I have expressed my opinion.

I have provided all the necessary links for people to form their own opinions about what was or was not said.

I have not deleted any of your comments, nor modified them in any way. Anyone has all the information they need to form whatever judgement they would like.

My opinion is not actionable, unless you can prove malice, and I don't see how you can. You may not understand the logical consequences of what you've said, but that doesn't mean those logical consequences aren't there.

Since neither of you have even provided your last names, no one knows who you are. Your reputations cannot be damaged by my opinion of you since your remarks are right there to rebut my opinions.

Go ask a lawyer, honey. I'm related to two of them. They're both laughing at you.

And I want to really thank you for the Christian charity you are showing by threatening to start a civil action against me for simply conversing with you.
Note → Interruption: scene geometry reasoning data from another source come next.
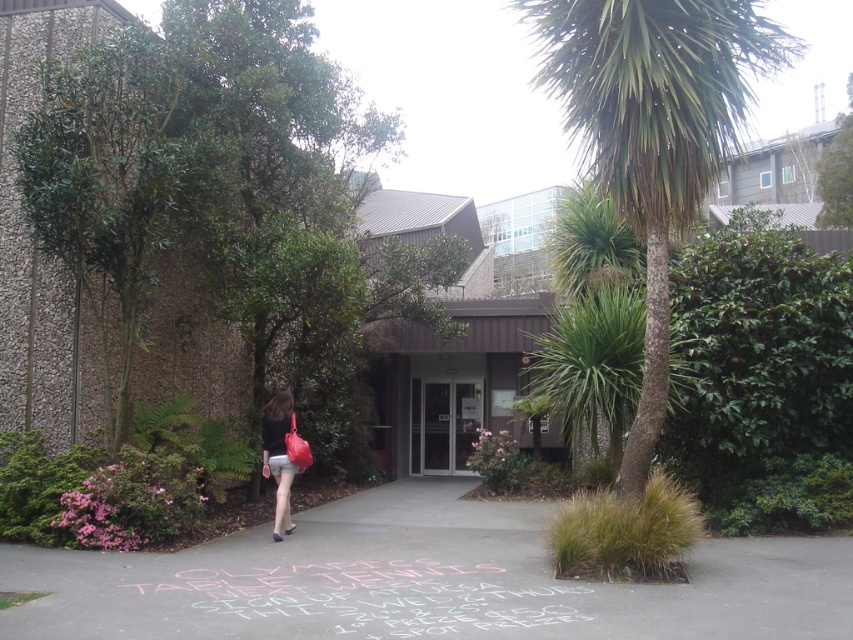 You are a delivery person standing at the entrance of the building. You need to place a package on the ground between the green leafy palm tree at upper right and the matte pink short at center. Is there enough space to place the package?

The distance between the green leafy palm tree at upper right and the matte pink short at center is 4.88 meters, so there is sufficient space to place the package between them.

You are standing at the entrance of the modern building and want to take a photo of the green leafy tree at left. Which direction should you face to capture it in your camera view?

The green leafy tree at left is located at point [219,189], which is to the left side of the scene. Therefore, you should face towards the left direction to capture it in your camera view. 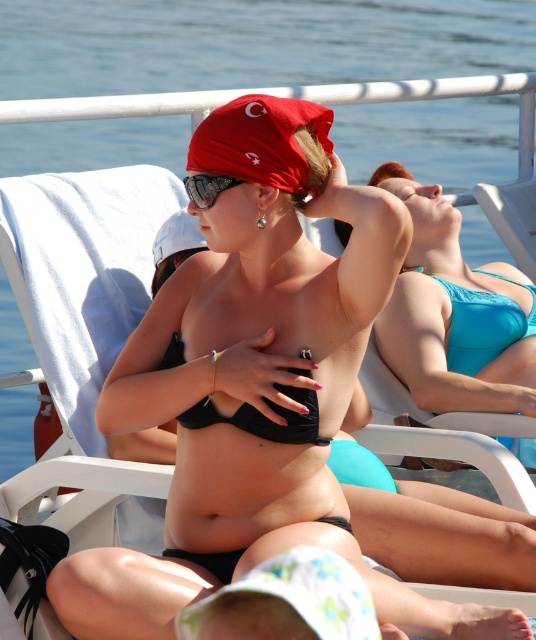 Question: Is turquoise fabric bikini top at upper right above sunglasses at center?

Choices:
 (A) yes
 (B) no

Answer: (B)

Question: Is black matte bikini at center above sunglasses at center?

Choices:
 (A) no
 (B) yes

Answer: (A)

Question: Which object is closer to the camera taking this photo?

Choices:
 (A) sunglasses at center
 (B) black matte bikini at center
 (C) teal matte bikini at upper right
 (D) turquoise fabric bikini top at upper right

Answer: (B)

Question: Is teal matte bikini at upper right above sunglasses at center?

Choices:
 (A) no
 (B) yes

Answer: (A)

Question: Estimate the real-world distances between objects in this image. Which object is closer to the turquoise fabric bikini top at upper right?

Choices:
 (A) sunglasses at center
 (B) black matte bikini at center
 (C) teal matte bikini at upper right

Answer: (C)

Question: Which point appears farthest from the camera in this image?

Choices:
 (A) (440, 225)
 (B) (466, 301)
 (C) (235, 182)
 (D) (175, 348)

Answer: (A) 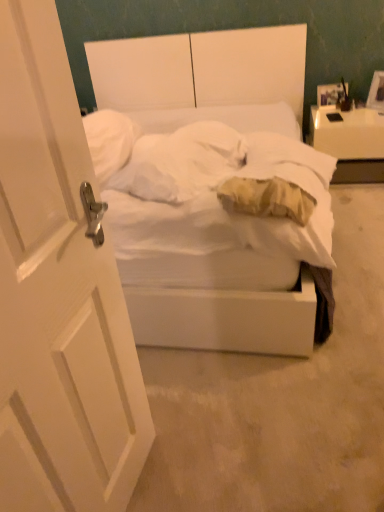 Describe the element at coordinates (350, 142) in the screenshot. I see `white glossy nightstand at upper right` at that location.

Measure the distance between point (x=137, y=71) and camera.

Point (x=137, y=71) is 3.29 meters away from camera.

The image size is (384, 512). What do you see at coordinates (204, 77) in the screenshot?
I see `white matte bed at center` at bounding box center [204, 77].

This screenshot has height=512, width=384. In order to click on soft yellow pillow at center in this screenshot , I will do `click(181, 162)`.

In order to click on wooden photo frame at upper right in this screenshot , I will do `click(331, 93)`.

Which is in front, point (203, 165) or point (5, 7)?

The point (5, 7) is closer to the camera.

From a real-world perspective, which is physically below, soft yellow pillow at center or white matte door at left?

soft yellow pillow at center, from a real-world perspective.

This screenshot has height=512, width=384. I want to click on door located below the soft yellow pillow at center (from the image's perspective), so click(x=58, y=295).

From the picture: Does soft yellow pillow at center appear on the left side of white matte door at left?

Incorrect, soft yellow pillow at center is not on the left side of white matte door at left.

Between point (174, 323) and point (337, 116), which one is positioned in front?

The point (174, 323) is closer.

Is white matte bed at center facing away from white glossy nightstand at upper right?

No, white matte bed at center's orientation is not away from white glossy nightstand at upper right.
That's real sweet of you. You're praying for me while your contemplating prosecuting me in the civil courts, right?

Steve Kellmeyer said...

Oh, and Justine, just thought I'd mention...

I'm a fairly regular commentator at Fox News Dallas on matters of religion.

If you want to go after me with some kind of lawsuit, I'd be MORE than happy to bring your allegations to the attention of Fox News Dallas and every other MSM outlet.

Since this is currently in the news, I'm sure they'd be interested in a close examination of exactly what FUS did and didn't do, why this looks a lot more like a publicity stunt than a morally driven decision, etc., all from my Catholic perspective as an FUS grad.

So, you do whatever you think best.

Anonymous said...

Nice work, Steve! I'm always glad to see people willing to call FUS on the carpet for what it is, a money- and publicity-grubbing diploma mill that traffics in the faith to gain adulation from those more gullible among the true faithful.